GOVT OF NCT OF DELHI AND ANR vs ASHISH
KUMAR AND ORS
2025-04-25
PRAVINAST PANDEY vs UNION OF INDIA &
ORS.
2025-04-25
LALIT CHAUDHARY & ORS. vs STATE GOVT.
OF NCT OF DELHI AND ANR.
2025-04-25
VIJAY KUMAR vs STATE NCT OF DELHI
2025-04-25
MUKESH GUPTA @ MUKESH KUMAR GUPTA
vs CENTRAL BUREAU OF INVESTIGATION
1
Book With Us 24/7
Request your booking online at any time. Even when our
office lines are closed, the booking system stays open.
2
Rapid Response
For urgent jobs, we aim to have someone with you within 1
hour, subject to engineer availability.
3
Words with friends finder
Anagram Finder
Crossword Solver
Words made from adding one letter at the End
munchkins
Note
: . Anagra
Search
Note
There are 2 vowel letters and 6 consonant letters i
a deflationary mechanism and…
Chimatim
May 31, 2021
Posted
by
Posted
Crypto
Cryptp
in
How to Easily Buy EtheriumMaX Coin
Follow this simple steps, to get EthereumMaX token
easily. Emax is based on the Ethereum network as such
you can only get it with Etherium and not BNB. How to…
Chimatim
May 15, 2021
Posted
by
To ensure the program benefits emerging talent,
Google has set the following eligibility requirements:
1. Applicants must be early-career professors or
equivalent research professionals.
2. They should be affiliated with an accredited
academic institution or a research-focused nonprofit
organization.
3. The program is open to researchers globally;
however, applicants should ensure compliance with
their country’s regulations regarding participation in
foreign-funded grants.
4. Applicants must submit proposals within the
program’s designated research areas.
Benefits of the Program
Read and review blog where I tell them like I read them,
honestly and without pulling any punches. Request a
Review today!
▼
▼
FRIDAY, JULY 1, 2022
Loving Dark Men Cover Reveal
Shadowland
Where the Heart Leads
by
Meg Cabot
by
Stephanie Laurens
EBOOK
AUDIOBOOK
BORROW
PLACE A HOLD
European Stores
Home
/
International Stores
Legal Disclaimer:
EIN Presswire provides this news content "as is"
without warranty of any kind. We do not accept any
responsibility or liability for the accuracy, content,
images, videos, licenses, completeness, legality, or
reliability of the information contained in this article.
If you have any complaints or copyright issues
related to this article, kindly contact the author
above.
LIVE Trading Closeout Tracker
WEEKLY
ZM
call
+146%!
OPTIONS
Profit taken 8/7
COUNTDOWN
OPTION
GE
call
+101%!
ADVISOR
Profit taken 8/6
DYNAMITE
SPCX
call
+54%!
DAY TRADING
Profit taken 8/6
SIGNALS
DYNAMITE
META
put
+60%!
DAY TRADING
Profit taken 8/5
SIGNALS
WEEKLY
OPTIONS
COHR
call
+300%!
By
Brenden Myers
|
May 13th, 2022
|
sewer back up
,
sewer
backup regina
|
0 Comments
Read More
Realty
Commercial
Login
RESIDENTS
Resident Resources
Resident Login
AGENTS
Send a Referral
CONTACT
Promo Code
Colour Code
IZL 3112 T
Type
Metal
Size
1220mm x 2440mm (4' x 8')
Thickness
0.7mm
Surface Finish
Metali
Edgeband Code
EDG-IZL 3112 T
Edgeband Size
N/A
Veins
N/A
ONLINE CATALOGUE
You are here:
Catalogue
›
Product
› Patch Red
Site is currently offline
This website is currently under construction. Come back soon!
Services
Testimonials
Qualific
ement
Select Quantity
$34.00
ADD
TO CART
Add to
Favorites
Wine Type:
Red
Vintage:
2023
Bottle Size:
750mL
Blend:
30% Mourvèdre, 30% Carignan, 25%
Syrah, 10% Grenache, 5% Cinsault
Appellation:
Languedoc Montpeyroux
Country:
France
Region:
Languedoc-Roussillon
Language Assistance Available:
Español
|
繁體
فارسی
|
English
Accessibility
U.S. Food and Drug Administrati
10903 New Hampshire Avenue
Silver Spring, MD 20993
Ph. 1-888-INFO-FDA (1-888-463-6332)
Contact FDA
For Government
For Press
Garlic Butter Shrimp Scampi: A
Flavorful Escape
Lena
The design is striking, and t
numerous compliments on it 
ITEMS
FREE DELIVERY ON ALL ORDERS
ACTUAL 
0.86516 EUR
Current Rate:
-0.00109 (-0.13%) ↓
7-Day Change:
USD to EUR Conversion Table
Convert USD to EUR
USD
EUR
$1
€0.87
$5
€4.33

-- What the task asks --
All of the lines above that carry the string "have" need to be found and copied.

-- Answer below --
For urgent jobs, we aim to have someone with you within 1
If you have any complaints or copyright issues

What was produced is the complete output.